To create an engaged learner, know the child and remove the barriers to learning they face.

Some issues are deeper and require additional specialist support. A class teacher dedicated to engaging their students can have a huge impact on the student’s experience of education and their outcome in life. Engaging learners is as much about emotional confidence as intellectual propensity, make that bond and enable all to achieve.

A class teacher dedicated to engaging their students can have a huge impact on the student’s experience of education and their outcome in life.


Making learning relevant to their lives is essential for developing much needed intrinsic motivation (Sanacore 2008). Nothing is more meaningful than hooking them with an element of their interests and building the learning around that. If their interest is computer games develop a task encompassing that i.e extending the backstory of a character. This is your first hurdle to getting a child to engage in what you have planned (Putting a minecraft border around a worksheet doesn’t count)


Being challenged to accomplish a difficult task can really boost self-esteem and the confidence to try incrementally harder tasks. Even a simple task can have a tricky element to it e.g when you build a marble run track but it needs to bridge a gap and the pieces are too short. What can the child find to do the job


So many children I work with are wary of the negative emotions linked to perceived failures, of not being good enough. Not make mistakes but to be free to try to fail without judgment. There are different ways to achieve this depending on the child. Provide prompt positive feedback or stand back completely. Learned helplessness can be a big issue in classrooms where failure is almost a dirty word. Also, do not focus solely on tasks a lot of education is about trying to communicate. If a child is trying to make a friend, model some approaches to building relationships. We design games and opportunities to share positive activities


How the children perceive themselves can have a huge impact on their engagement. Are they the troublemaker always on the black cloud? Consistently receiving negative comments about themselves will reinforce low self-esteem, low-efficacy, or learned helplessness. An easy way to raise the child's value in class is to praise and recognise all achievements. Take down reward charts etc that may be a source of shame


This can feel like a risk. If you give students the freedom and a chance to act responsibly you reduce reliance on adult feedback and support. Elicit flexibility of thought, interest in the tasks, and positive emotions. Trust and freedom also enhance creativity, and persistence (Clifford 2007; Deci and Ryan 1987). This could be as simple as running an errand or allocating a key responsibility. I have found “The mini TA” role effective. If you are talking about high expectations provide the opportunity to shine.

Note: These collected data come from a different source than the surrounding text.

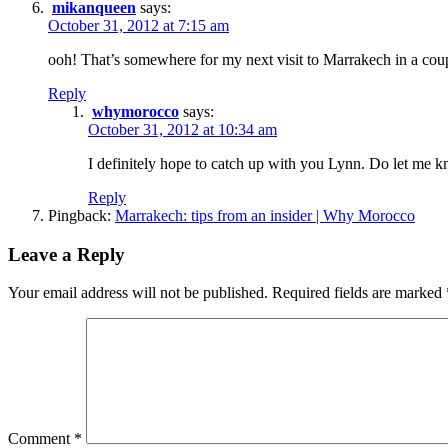
mikanqueen
says:
October 31, 2012 at 7:15 am
ooh! That’s somewhere for my next visit to Marrakech in a co
Reply
whymorocco
says:
October 31, 2012 at 10:34 am
I definitely hope to catch up with you Lynn. Do let me
Reply
Pingback:
Marrakech: tips from an insider | Why Morocco
Leave a Reply
Your email address will not be published.
Required fields are marked
Comment
*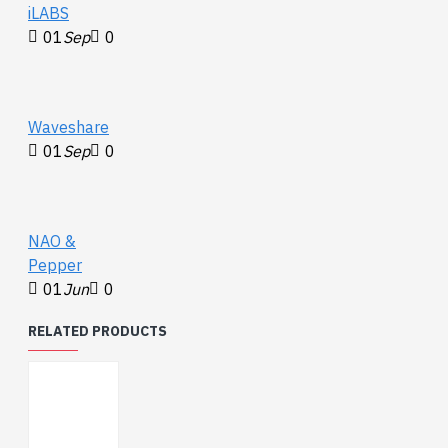
iLABS
01
Sep
0
Waveshare
01
Sep
0
NAO &
Pepper
01
Jun
0
RELATED PRODUCTS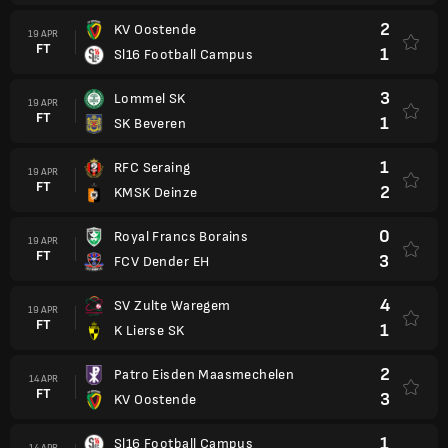
2
KV Oostende
19 APR
FT
1
Sl16 Football Campus
3
Lommel SK
19 APR
FT
1
SK Beveren
1
RFC Seraing
19 APR
FT
2
KMSK Deinze
0
Royal Francs Borains
19 APR
FT
3
FCV Dender EH
4
SV Zulte Waregem
19 APR
FT
1
K Lierse SK
2
Patro Eisden Maasmechelen
14 APR
FT
3
KV Oostende
1
Sl16 Football Campus
14 APR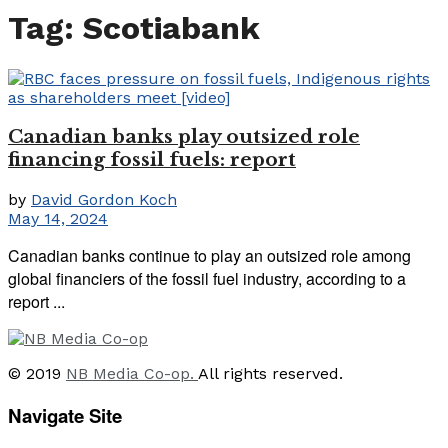
Tag:
Scotiabank
Canadian banks play outsized role
financing fossil fuels: report
by
David Gordon Koch
May 14, 2024
Canadian banks continue to play an outsized role among
global financiers of the fossil fuel industry, according to a
report ...
© 2019
NB Media Co-op.
All rights reserved.
Navigate Site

I don’t want my students to comply I want them to be able to self-advocate


This is not about the level of challenge but the power & control over classroom activities for the child. Teachers compromise self-determination when teachers require children to follow a rigid curriculum, rules, and assessments. Freedom to choose can positively influence their values and their academic performance and general well-being (Kohn 1993) For example let the students choose the country you study for a topic, the books they read and even sometimes if resources allow where to go on community trips.

Find out more on Joe's website:


Joseph Sanacore (2008) Turning Reluctant Learners into Inspired Learners, The Clearing House: A Journal of Educational Strategies, Issues and Ideas, 82:1, 40-44

Clifford, M. 2007. Students need challenge, not easy success. In Kaleidoscope: Readings in education, ed. K. Ryan and J. Cooper, 218–24. Boston: Houghton Mifflin.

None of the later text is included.